** Extracted entries follows **

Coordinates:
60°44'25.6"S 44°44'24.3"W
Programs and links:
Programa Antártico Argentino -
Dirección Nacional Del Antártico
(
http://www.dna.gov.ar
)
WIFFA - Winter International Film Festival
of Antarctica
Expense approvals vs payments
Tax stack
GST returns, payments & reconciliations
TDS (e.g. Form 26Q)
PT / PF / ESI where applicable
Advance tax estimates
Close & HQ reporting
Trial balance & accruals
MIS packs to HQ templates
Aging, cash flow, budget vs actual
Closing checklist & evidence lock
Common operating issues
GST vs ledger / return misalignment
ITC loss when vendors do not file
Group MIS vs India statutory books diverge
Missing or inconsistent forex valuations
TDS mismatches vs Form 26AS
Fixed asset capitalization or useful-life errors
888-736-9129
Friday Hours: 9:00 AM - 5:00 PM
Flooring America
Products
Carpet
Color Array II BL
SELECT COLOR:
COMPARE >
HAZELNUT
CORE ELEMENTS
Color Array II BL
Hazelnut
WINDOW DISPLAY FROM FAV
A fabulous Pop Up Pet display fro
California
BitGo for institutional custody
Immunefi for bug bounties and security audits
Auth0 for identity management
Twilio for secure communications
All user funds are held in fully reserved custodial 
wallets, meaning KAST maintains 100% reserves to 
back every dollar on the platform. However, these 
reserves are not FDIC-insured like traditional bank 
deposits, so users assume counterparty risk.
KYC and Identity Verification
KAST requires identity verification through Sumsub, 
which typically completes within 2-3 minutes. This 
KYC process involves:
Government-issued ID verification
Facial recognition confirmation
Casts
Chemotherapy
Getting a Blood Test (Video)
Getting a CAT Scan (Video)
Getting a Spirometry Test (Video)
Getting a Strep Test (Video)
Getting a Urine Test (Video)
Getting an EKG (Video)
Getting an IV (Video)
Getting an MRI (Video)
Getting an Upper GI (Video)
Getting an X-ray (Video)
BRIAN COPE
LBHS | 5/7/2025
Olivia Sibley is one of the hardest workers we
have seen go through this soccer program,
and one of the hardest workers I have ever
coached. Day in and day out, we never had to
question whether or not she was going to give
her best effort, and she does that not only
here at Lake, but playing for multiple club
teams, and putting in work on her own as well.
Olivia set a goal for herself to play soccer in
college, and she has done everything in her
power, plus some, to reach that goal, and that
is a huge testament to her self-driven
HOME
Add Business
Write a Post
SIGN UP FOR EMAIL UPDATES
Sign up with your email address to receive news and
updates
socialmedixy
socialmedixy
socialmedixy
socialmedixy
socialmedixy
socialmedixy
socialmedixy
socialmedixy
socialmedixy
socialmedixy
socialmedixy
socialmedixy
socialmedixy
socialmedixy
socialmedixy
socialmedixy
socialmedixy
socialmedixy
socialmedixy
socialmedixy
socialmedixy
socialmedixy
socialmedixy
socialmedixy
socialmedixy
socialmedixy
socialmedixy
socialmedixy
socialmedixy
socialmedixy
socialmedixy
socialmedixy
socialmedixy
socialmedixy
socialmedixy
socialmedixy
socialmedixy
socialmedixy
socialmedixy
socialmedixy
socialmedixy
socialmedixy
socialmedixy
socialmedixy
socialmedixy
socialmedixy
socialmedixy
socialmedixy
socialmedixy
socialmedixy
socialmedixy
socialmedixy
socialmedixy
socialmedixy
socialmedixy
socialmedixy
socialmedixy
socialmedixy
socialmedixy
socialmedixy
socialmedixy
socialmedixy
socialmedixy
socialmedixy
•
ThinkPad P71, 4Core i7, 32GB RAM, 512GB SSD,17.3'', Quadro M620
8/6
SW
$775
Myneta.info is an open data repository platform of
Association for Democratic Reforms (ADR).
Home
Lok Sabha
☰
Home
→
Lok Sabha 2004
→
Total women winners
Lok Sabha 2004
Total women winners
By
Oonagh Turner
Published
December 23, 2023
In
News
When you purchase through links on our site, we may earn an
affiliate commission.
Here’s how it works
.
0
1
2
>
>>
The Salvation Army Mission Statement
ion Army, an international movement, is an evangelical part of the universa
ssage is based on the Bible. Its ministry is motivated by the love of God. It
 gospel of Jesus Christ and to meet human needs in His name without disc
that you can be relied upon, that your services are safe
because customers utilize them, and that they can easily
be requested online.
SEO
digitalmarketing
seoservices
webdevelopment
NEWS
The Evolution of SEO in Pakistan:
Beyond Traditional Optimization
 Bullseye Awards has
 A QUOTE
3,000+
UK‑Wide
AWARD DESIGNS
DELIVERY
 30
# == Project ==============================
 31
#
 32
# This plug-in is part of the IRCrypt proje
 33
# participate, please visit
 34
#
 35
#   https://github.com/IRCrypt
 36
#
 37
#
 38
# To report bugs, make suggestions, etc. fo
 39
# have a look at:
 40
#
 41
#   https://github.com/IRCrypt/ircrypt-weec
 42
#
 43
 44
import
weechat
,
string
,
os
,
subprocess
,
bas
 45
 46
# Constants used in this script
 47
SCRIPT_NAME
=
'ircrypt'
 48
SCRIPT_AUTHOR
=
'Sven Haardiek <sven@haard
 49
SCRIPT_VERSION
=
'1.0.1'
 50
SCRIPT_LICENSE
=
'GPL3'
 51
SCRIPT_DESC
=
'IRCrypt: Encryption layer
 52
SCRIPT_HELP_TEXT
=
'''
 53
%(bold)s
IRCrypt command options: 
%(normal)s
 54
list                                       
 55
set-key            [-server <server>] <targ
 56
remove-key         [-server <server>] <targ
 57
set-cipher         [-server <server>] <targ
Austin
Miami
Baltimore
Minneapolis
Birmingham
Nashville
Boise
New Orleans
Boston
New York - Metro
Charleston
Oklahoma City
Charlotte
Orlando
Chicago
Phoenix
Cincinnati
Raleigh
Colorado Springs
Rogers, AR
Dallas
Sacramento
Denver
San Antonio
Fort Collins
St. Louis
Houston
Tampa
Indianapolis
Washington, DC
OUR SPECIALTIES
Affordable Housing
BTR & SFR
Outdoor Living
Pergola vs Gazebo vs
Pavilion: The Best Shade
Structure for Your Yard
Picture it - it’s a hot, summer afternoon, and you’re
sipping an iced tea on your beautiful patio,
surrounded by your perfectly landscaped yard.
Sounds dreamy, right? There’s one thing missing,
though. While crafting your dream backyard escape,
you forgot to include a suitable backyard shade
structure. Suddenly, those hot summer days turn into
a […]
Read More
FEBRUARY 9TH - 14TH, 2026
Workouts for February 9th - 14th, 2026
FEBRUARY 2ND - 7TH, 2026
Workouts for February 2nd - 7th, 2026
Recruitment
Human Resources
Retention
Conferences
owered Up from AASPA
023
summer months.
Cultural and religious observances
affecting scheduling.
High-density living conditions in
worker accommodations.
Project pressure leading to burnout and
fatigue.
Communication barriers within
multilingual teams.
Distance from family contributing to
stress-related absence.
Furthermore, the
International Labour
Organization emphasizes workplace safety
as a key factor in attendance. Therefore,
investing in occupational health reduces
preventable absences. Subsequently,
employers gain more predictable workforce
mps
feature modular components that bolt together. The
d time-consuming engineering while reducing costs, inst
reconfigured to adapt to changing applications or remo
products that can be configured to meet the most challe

** End of Extracted entries **

#### [What needs to be done]
Report each line of the listing above that uses the word "workers".

#### [Answer to the exercise]
Olivia Sibley is one of the hardest workers we
and one of the hardest workers I have ever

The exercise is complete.